The practise of evidence-based medicine emphasizes the importance of the results of randomized controlled trials (RCTs) in guiding and justifying treatment decisions.[1] It is therefore crucial that such results are robust and that guideline writers and practitioners have a clinically meaningful and readily understandable method of evaluating robustness. Many clinicians, however, focus on relative risk reductions derived from hazard ratios, the 95% confidence intervals around these, and the threshold P-value of <0.05 which is commonly taken to denote statistical significance.[2] However, reliance on these metrics alone is of concern.[3] Implicit in the reporting of a relative risk reduction as 'significant' is the assumption that a true treatment effect exists. Sample size, number of events, and number of patients lost to follow-up, along with other factors including whether there is more than one trial, are also important determinants of the robustness of the findings.[4,5]

In order to assist the interpretation of trials an additional statistical metric, the 'fragility index' (FI), has been proposed as a tool to evaluate the robustness of results.[6] FI is the minimum number of events that need to change from a non-event to an event in order to render a significant result non-significant. The smaller the index, the more fragile the result. The principle underlying FI can be illustrated using an example of a trial with 100 patients randomized equally to treatment or placebo. If 10 patients in the treatment group experience an event, compared with 20 patients in the placebo group, the resultant P-value is 0.049 using a two-sided Fisher's exact test. If only one more event is added to the treatment group (n = 11) while maintaining the same event rate in the placebo group, the trial loses 'significance' as the P-value increases to 0.083.

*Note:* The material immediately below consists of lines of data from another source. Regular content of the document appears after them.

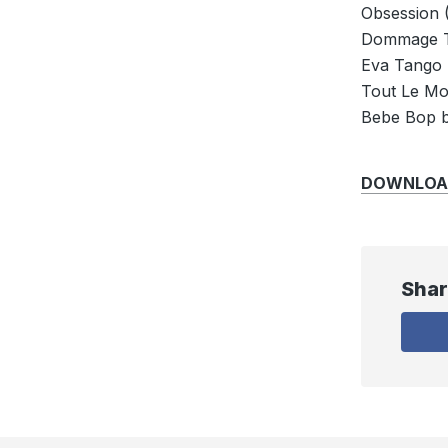
Obsession 
Dommage T
Eva Tango 
Tout Le M
Bebe Bop b
DOWNLOAD: 
Shar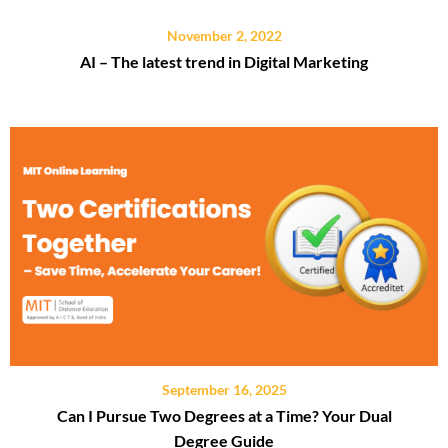
November 2, 2022
AI – The latest trend in Digital Marketing
September 16, 2025
Can I Pursue Two Degrees at a Time? Your Dual
Degree Guide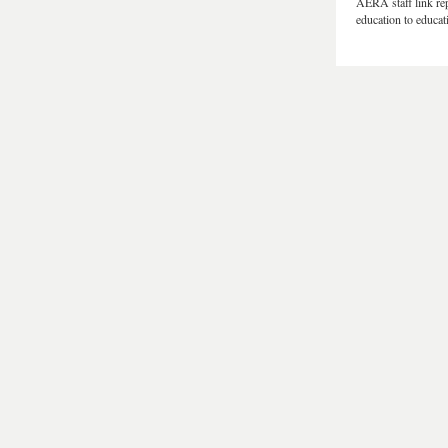
AERA staff link rep
education to educat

To explore the value of FI, we examined its use in assessing the robustness of the results of trials in chronic heart failure (HF) with reduced rejection fraction (HF-REF) as this is one of the most evidence-based areas in the whole of medicine.[7,8] Multiple RCTs involving tens of thousands of patients have evaluated the effects of pharmacological and non-pharmacological therapies over the past 30 years. We analysed the trials providing the basis of guideline-recommended therapy in this condition. We also tested the value of three extensions of the FI concept. Firstly, we examined the FI for the different regulatory P-value thresholds for approval of a treatment based upon two independent trials compared with one single trial. Secondly, we studied the impact of loss to follow-up for vital status on the fragility of results. Finally, we explored the concept of FI applied to the results of a group of neutral trials in HF-REF.